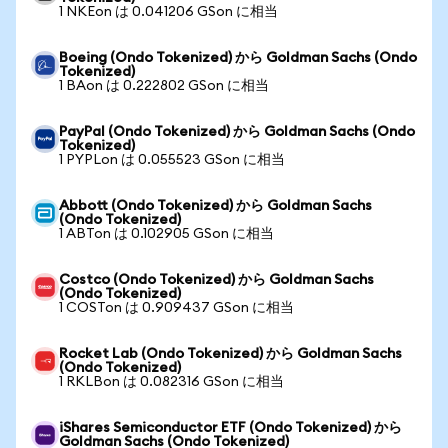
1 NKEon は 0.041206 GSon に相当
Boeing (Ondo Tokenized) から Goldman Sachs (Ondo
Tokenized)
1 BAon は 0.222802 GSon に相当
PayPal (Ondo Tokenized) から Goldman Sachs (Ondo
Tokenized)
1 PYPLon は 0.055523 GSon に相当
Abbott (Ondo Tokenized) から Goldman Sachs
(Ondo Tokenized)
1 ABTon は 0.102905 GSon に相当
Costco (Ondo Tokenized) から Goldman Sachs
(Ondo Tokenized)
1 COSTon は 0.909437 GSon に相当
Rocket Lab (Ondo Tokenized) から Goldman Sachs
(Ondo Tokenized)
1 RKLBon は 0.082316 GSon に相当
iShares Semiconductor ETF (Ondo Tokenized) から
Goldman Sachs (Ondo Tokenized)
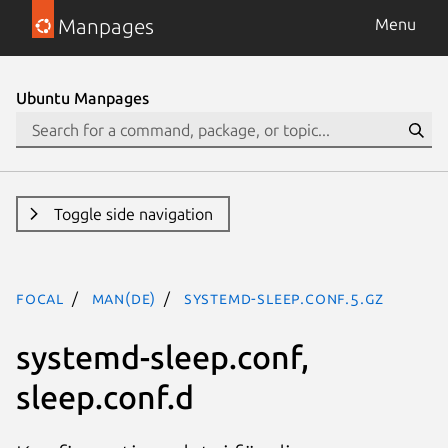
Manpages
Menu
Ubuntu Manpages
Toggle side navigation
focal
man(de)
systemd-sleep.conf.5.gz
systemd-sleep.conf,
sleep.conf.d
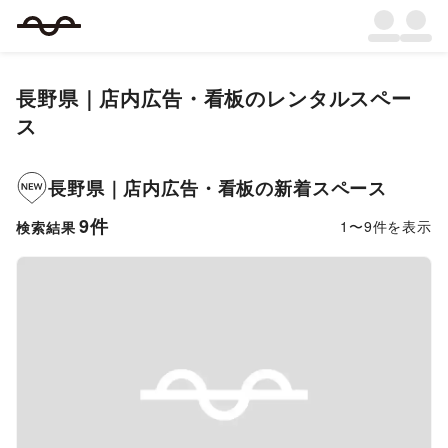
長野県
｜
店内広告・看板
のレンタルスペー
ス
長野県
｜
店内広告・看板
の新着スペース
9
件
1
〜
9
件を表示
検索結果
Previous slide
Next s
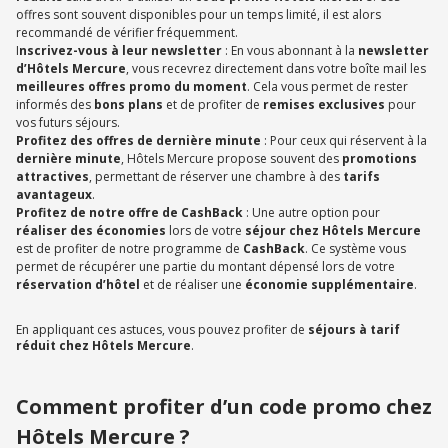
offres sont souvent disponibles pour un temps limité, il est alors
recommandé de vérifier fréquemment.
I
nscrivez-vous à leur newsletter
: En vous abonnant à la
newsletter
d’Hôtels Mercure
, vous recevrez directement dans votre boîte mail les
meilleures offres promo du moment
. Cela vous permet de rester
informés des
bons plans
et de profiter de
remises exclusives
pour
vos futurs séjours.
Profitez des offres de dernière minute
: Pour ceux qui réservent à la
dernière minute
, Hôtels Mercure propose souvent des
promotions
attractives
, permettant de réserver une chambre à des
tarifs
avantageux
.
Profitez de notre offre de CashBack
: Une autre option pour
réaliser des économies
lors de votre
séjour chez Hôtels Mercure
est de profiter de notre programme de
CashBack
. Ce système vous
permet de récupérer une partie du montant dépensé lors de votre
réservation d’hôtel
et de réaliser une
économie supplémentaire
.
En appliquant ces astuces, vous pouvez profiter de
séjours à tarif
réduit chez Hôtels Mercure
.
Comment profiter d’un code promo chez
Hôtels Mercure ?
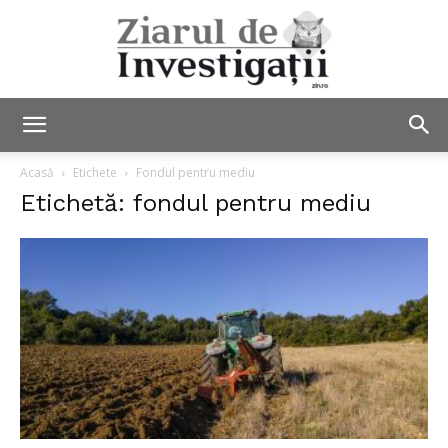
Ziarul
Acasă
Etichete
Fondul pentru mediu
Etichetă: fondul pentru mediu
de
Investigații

:: Aim of the task ::
Count the lines in the records that include the word "vous". Report the total alone.

:: Response below ::
6